**Information supplied**
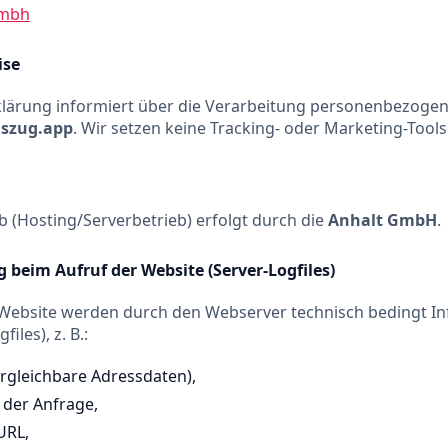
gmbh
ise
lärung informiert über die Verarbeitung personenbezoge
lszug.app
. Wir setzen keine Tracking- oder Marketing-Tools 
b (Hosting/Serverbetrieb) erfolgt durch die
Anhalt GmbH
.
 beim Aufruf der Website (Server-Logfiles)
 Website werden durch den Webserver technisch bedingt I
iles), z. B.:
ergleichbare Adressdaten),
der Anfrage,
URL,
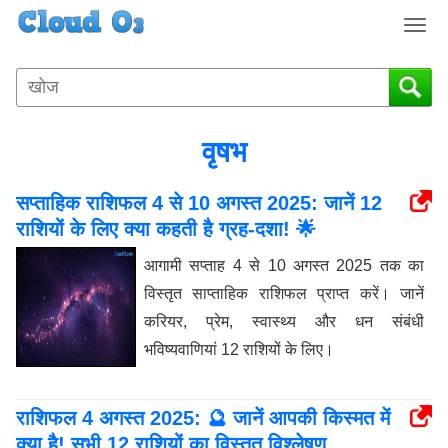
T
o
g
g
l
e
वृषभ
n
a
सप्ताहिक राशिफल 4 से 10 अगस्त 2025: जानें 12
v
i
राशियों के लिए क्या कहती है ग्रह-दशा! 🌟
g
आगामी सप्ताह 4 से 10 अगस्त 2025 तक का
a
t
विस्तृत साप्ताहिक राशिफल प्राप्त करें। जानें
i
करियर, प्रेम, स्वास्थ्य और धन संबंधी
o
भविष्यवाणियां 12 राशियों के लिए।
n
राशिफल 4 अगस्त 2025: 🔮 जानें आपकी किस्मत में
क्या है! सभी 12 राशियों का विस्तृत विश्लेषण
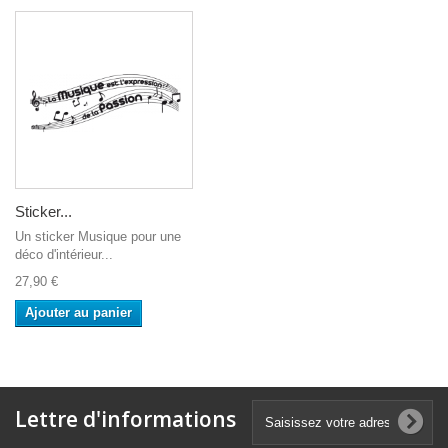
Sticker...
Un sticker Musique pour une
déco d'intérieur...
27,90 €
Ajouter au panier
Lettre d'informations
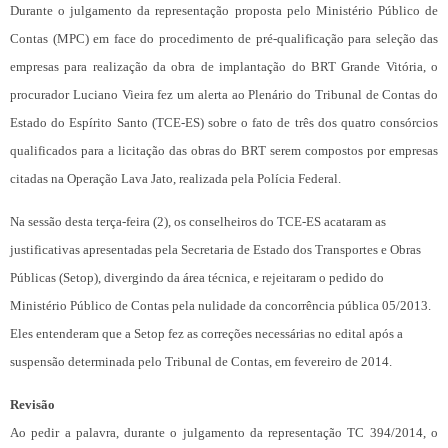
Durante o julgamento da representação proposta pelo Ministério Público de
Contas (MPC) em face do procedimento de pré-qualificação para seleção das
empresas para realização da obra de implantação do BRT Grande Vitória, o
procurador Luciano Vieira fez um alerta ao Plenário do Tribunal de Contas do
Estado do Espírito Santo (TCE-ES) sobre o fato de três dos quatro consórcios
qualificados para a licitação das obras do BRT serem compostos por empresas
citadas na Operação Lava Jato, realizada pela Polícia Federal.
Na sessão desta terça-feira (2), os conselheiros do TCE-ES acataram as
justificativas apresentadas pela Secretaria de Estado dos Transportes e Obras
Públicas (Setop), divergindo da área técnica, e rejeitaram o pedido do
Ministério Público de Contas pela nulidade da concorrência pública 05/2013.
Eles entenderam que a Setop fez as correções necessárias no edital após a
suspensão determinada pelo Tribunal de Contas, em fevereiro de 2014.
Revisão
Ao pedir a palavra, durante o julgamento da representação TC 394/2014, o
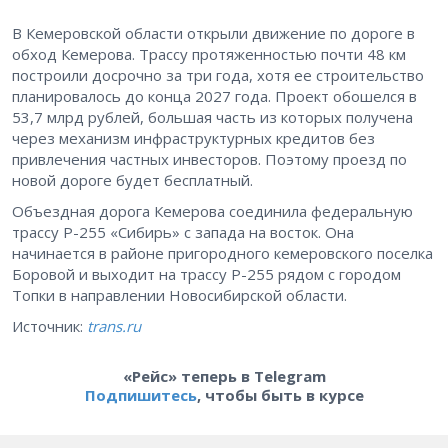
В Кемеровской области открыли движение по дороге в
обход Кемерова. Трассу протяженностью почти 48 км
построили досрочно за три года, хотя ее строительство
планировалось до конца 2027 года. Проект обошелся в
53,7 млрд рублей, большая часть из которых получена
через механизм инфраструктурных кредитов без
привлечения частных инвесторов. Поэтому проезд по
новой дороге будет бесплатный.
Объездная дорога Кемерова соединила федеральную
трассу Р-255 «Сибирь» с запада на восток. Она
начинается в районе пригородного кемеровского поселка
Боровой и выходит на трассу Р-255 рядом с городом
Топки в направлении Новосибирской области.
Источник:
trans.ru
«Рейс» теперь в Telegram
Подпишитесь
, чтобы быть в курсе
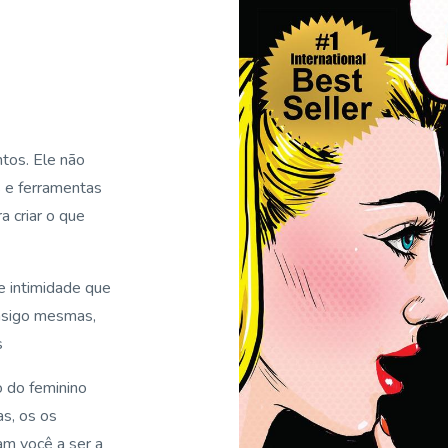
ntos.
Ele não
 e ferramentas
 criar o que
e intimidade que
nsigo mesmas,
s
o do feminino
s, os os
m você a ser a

**Your assignment**
The lines from the one holding "e ferramentas" to the last line of the entries, both included: retype them exactly and give nothing else.

**Exercise result**
 e ferramentas
 criar o que
e intimidade que
nsigo mesmas,
s
o do feminino
s, os os
m você a ser a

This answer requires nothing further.